→ EXERCISE GOAL
Read the records below and copy each line that contains "kondisi".

[Records from a collection]
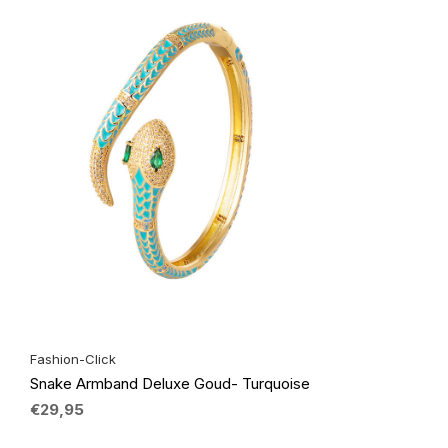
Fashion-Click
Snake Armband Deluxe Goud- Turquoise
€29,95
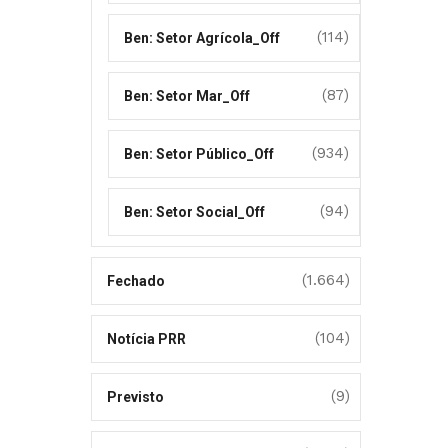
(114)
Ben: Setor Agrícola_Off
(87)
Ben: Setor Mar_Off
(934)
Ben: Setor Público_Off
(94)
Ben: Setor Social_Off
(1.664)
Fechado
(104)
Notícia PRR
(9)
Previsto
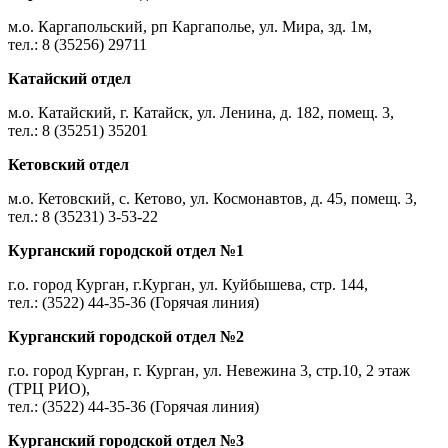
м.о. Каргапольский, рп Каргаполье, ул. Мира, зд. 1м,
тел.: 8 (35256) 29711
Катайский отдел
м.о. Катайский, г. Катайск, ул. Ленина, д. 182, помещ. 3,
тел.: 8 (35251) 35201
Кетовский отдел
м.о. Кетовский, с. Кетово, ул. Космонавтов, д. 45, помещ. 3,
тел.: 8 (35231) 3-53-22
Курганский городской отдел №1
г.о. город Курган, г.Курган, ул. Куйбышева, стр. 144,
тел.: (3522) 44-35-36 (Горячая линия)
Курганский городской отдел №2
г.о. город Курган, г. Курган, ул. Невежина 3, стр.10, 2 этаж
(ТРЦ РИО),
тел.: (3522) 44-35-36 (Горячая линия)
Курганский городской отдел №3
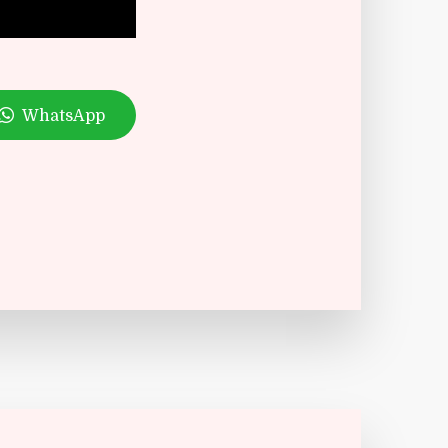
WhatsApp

---

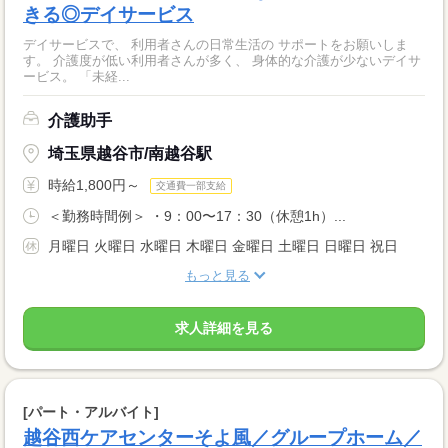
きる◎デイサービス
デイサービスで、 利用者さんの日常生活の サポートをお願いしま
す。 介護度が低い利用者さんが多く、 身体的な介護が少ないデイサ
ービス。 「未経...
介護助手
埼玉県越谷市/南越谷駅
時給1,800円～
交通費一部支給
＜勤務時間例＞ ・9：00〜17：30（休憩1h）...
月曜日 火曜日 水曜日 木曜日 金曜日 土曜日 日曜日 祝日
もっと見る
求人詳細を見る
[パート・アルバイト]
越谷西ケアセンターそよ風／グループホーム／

==

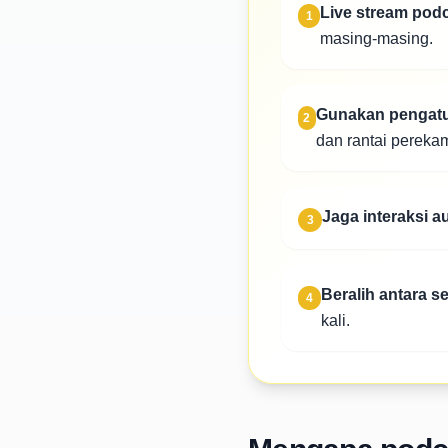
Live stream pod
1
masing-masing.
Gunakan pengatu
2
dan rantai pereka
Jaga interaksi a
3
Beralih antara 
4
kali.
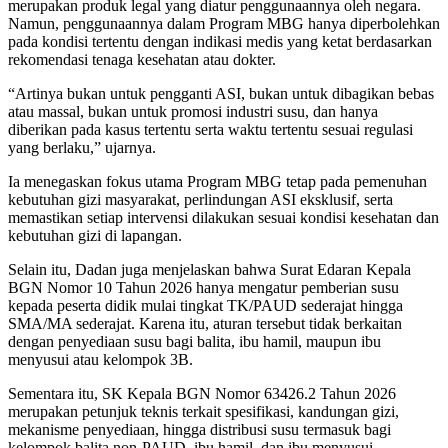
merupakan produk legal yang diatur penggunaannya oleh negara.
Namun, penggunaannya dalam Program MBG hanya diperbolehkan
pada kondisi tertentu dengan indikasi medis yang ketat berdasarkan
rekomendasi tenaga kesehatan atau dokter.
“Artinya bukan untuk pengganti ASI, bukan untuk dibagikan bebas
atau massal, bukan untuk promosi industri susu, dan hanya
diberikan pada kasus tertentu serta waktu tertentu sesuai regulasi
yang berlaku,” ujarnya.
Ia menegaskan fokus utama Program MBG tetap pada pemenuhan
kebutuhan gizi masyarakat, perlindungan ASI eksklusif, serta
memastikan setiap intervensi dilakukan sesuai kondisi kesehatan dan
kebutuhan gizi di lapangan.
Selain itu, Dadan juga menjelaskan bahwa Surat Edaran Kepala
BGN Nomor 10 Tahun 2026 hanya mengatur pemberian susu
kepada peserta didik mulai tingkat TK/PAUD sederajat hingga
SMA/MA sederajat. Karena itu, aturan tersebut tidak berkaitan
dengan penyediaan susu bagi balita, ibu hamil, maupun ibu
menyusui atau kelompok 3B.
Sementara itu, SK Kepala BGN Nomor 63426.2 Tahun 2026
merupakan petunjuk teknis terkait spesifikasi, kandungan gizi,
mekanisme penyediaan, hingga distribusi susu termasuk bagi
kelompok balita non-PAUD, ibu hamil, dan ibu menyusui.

→ ANSWER TO THIS TASK
pada kondisi tertentu dengan indikasi medis yang ketat berdasarkan
memastikan setiap intervensi dilakukan sesuai kondisi kesehatan dan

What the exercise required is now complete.